While Rick Ross has never been my go-to rapper to listen to on a daily basis, it’s hard to deny everything that he’s accomplished as an artist and as an entrepreneur. He’s released eight studio albums over the course of the 2000s and has founded the label, Maybach Music Group.
Just this past Friday, Ross released his ninth studio album, Rather You Than Me. You know when you watch a March Madness college basketball game and the lower seeded team is surprisingly beating the higher seeded team to start; then all of a sudden the higher seeded team ends up winning as expected. That’s how I felt with this Rick Ross project. When you think of Ross, you think of a guy who has overcome obstacles with more than a few bona-fide hits. Despite that, he’s not as appealing to hip hop fans because of his constant need to brag about how rich he is and ignoring haters.
Surprisingly, the intro to this album, “Apple of My Eye” was actually quite beautiful. Between the inspiring lyrics, hard bass and gorgeous saxophone, Ross opens up nicely on his ninth project. The insightful lyrics about our country persevering is capped off with the line, “I’m happy Donald Trump became president, because we gotta destroy before we elevate.” The incorporation of a choir and a clever hook by Raphael Saadiq tops off the successful start.
Ross’s exceptional production continues on his next two songs, “Santorini Greece” and “Idols Become Rivals,” where Rozay tries to squash beef with Birdman about the money issues at Cash Money Records. Instead of flat out destroying him though, Ross acts professional and says he prays that Birdman gives his artists what they deserve. The jazz-like production on both these tracks reminds me little bit of Kendrick. For once, he was discussing topics about the black community that he previously never touched on.
Then, all of a sudden, Rick Ross became Rick Ross once again.
The lazy choruses, awkward features and braggadocios lyrics started to take over the rest of the album. Let’s take Ross’s fourth song on the project “Trap Trap Trap” for example. The hook is just as uninspiring as you would think. The idea of Young Thug and Wale reviving this track is just as funny as Kodak Black saying he’s better than Tupac. The best features on this album are definitely from “Dead Presidents” where Future and Yo Gotti bring their style of auto-tune finesse, while Jeezy actually adds a decent hook. Ross still comes off a little annoying on this song with his continuing complaining about people hating on him.
The lackluster features continue with guys like Ty Dolla Sign and Nas not bringing their “A” game. Ty Dolla especially, who seems like he’s doing it just for the paycheck right from the beginning on the song, “I Think She Likes Me.” I don’t know what happened, but Ross discontinues the jazzy production with simple trap beats taking its place.
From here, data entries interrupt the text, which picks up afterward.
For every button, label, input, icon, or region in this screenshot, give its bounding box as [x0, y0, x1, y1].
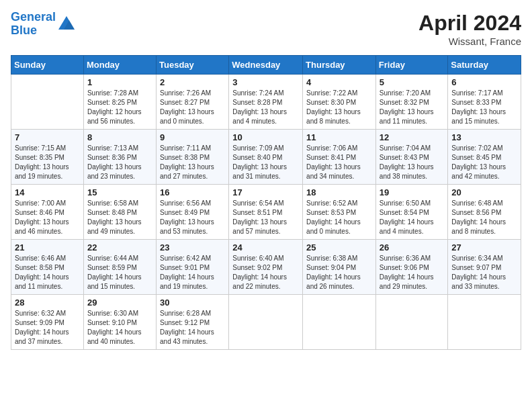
day-number: 17 [232, 187, 299, 197]
weekday-header-tuesday: Tuesday [157, 56, 229, 75]
logo-icon [57, 15, 76, 34]
calendar-cell: 4 Sunrise: 7:22 AMSunset: 8:30 PMDayligh… [303, 75, 376, 130]
calendar-cell: 12 Sunrise: 7:04 AMSunset: 8:43 PMDaylig… [375, 130, 448, 185]
day-number: 10 [232, 132, 299, 142]
day-info: Sunrise: 6:34 AMSunset: 9:07 PMDaylight:… [451, 255, 506, 290]
day-number: 12 [380, 132, 445, 142]
calendar-cell: 20 Sunrise: 6:48 AMSunset: 8:56 PMDaylig… [448, 185, 521, 240]
day-number: 29 [87, 298, 152, 308]
day-number: 28 [15, 298, 80, 308]
calendar-cell: 24 Sunrise: 6:40 AMSunset: 9:02 PMDaylig… [229, 240, 303, 295]
day-info: Sunrise: 6:54 AMSunset: 8:51 PMDaylight:… [232, 199, 287, 235]
calendar-cell: 30 Sunrise: 6:28 AMSunset: 9:12 PMDaylig… [157, 295, 229, 350]
calendar-cell: 25 Sunrise: 6:38 AMSunset: 9:04 PMDaylig… [303, 240, 376, 295]
weekday-header-row: SundayMondayTuesdayWednesdayThursdayFrid… [11, 56, 521, 75]
calendar-cell: 7 Sunrise: 7:15 AMSunset: 8:35 PMDayligh… [11, 130, 84, 185]
title-block: April 2024 Wissant, France [418, 11, 521, 47]
day-info: Sunrise: 7:15 AMSunset: 8:35 PMDaylight:… [15, 144, 69, 180]
calendar-cell: 21 Sunrise: 6:46 AMSunset: 8:58 PMDaylig… [11, 240, 84, 295]
day-number: 20 [451, 187, 517, 197]
day-info: Sunrise: 6:50 AMSunset: 8:54 PMDaylight:… [380, 199, 434, 235]
day-number: 19 [380, 187, 445, 197]
calendar-cell: 2 Sunrise: 7:26 AMSunset: 8:27 PMDayligh… [157, 75, 229, 130]
day-info: Sunrise: 6:46 AMSunset: 8:58 PMDaylight:… [15, 255, 69, 290]
day-number: 18 [306, 187, 372, 197]
day-info: Sunrise: 7:13 AMSunset: 8:36 PMDaylight:… [87, 144, 142, 180]
weekday-header-saturday: Saturday [448, 56, 521, 75]
day-info: Sunrise: 6:56 AMSunset: 8:49 PMDaylight:… [160, 199, 214, 235]
day-number: 2 [160, 77, 225, 87]
month-year-title: April 2024 [418, 11, 521, 36]
day-number: 22 [87, 242, 152, 253]
weekday-header-monday: Monday [83, 56, 156, 75]
calendar-week-row: 21 Sunrise: 6:46 AMSunset: 8:58 PMDaylig… [11, 240, 521, 295]
day-info: Sunrise: 7:22 AMSunset: 8:30 PMDaylight:… [306, 89, 361, 125]
day-number: 30 [160, 298, 225, 308]
calendar-cell: 16 Sunrise: 6:56 AMSunset: 8:49 PMDaylig… [157, 185, 229, 240]
calendar-week-row: 14 Sunrise: 7:00 AMSunset: 8:46 PMDaylig… [11, 185, 521, 240]
calendar-cell: 19 Sunrise: 6:50 AMSunset: 8:54 PMDaylig… [375, 185, 448, 240]
calendar-cell: 1 Sunrise: 7:28 AMSunset: 8:25 PMDayligh… [83, 75, 156, 130]
calendar-cell: 11 Sunrise: 7:06 AMSunset: 8:41 PMDaylig… [303, 130, 376, 185]
calendar-cell: 22 Sunrise: 6:44 AMSunset: 8:59 PMDaylig… [83, 240, 156, 295]
day-number: 27 [451, 242, 517, 253]
day-number: 23 [160, 242, 225, 253]
calendar-cell: 23 Sunrise: 6:42 AMSunset: 9:01 PMDaylig… [157, 240, 229, 295]
day-number: 4 [306, 77, 372, 87]
day-info: Sunrise: 7:28 AMSunset: 8:25 PMDaylight:… [87, 89, 142, 125]
day-info: Sunrise: 6:40 AMSunset: 9:02 PMDaylight:… [232, 255, 287, 290]
calendar-cell: 8 Sunrise: 7:13 AMSunset: 8:36 PMDayligh… [83, 130, 156, 185]
weekday-header-sunday: Sunday [11, 56, 84, 75]
day-number: 11 [306, 132, 372, 142]
day-number: 26 [380, 242, 445, 253]
day-number: 5 [380, 77, 445, 87]
calendar-cell: 10 Sunrise: 7:09 AMSunset: 8:40 PMDaylig… [229, 130, 303, 185]
day-number: 8 [87, 132, 152, 142]
day-number: 13 [451, 132, 517, 142]
day-info: Sunrise: 7:09 AMSunset: 8:40 PMDaylight:… [232, 144, 287, 180]
day-info: Sunrise: 6:44 AMSunset: 8:59 PMDaylight:… [87, 255, 142, 290]
day-number: 25 [306, 242, 372, 253]
day-number: 14 [15, 187, 80, 197]
logo: GeneralBlue [11, 11, 76, 38]
day-info: Sunrise: 7:06 AMSunset: 8:41 PMDaylight:… [306, 144, 361, 180]
calendar-cell [375, 295, 448, 350]
calendar-week-row: 28 Sunrise: 6:32 AMSunset: 9:09 PMDaylig… [11, 295, 521, 350]
day-number: 1 [87, 77, 152, 87]
day-info: Sunrise: 7:17 AMSunset: 8:33 PMDaylight:… [451, 89, 506, 125]
day-number: 21 [15, 242, 80, 253]
day-info: Sunrise: 6:28 AMSunset: 9:12 PMDaylight:… [160, 310, 214, 345]
day-info: Sunrise: 7:24 AMSunset: 8:28 PMDaylight:… [232, 89, 287, 125]
calendar-week-row: 1 Sunrise: 7:28 AMSunset: 8:25 PMDayligh… [11, 75, 521, 130]
calendar-week-row: 7 Sunrise: 7:15 AMSunset: 8:35 PMDayligh… [11, 130, 521, 185]
day-number: 9 [160, 132, 225, 142]
calendar-table: SundayMondayTuesdayWednesdayThursdayFrid… [11, 55, 521, 350]
calendar-cell [11, 75, 84, 130]
day-info: Sunrise: 6:42 AMSunset: 9:01 PMDaylight:… [160, 255, 214, 290]
calendar-cell: 26 Sunrise: 6:36 AMSunset: 9:06 PMDaylig… [375, 240, 448, 295]
day-info: Sunrise: 7:02 AMSunset: 8:45 PMDaylight:… [451, 144, 506, 180]
calendar-cell [303, 295, 376, 350]
day-info: Sunrise: 6:52 AMSunset: 8:53 PMDaylight:… [306, 199, 361, 235]
day-info: Sunrise: 6:48 AMSunset: 8:56 PMDaylight:… [451, 199, 506, 235]
calendar-cell: 29 Sunrise: 6:30 AMSunset: 9:10 PMDaylig… [83, 295, 156, 350]
day-number: 6 [451, 77, 517, 87]
day-info: Sunrise: 7:20 AMSunset: 8:32 PMDaylight:… [380, 89, 434, 125]
day-number: 3 [232, 77, 299, 87]
calendar-cell: 3 Sunrise: 7:24 AMSunset: 8:28 PMDayligh… [229, 75, 303, 130]
calendar-cell: 28 Sunrise: 6:32 AMSunset: 9:09 PMDaylig… [11, 295, 84, 350]
day-info: Sunrise: 7:00 AMSunset: 8:46 PMDaylight:… [15, 199, 69, 235]
calendar-cell: 6 Sunrise: 7:17 AMSunset: 8:33 PMDayligh… [448, 75, 521, 130]
page-header: GeneralBlue April 2024 Wissant, France [11, 11, 521, 47]
logo-text: GeneralBlue [11, 11, 56, 38]
calendar-cell: 27 Sunrise: 6:34 AMSunset: 9:07 PMDaylig… [448, 240, 521, 295]
calendar-cell: 9 Sunrise: 7:11 AMSunset: 8:38 PMDayligh… [157, 130, 229, 185]
calendar-cell: 15 Sunrise: 6:58 AMSunset: 8:48 PMDaylig… [83, 185, 156, 240]
day-info: Sunrise: 7:26 AMSunset: 8:27 PMDaylight:… [160, 89, 214, 125]
day-number: 24 [232, 242, 299, 253]
calendar-cell: 18 Sunrise: 6:52 AMSunset: 8:53 PMDaylig… [303, 185, 376, 240]
weekday-header-thursday: Thursday [303, 56, 376, 75]
day-info: Sunrise: 6:30 AMSunset: 9:10 PMDaylight:… [87, 310, 142, 345]
calendar-cell [448, 295, 521, 350]
day-number: 7 [15, 132, 80, 142]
It’s almost like he put effort into only the first three songs and just threw away the original game plan for something a lot less inventive. The rest of the songs are so forgettable and unoriginal that I couldn’t tell you one memorable lyric from any of the final tracks. All I can recall is, Meek Mill giving a cringe-worthy hook that made me want to stop listening to the rest of the album. I like Meek too, which is kind of a shame, especially since his last album was such fire. It’s also not a positive sign when the Maybach Music Group is giving some of its worst work to date on the president’s album.
With a hopeful beginning to the project, I thought maybe that Rick Ross was trying new things and becoming more innovative. Instead, Rather You Than Me became an album that everyone expected from Ross. Which, if your a college basketball fan, is not something you want to hear in the month of March.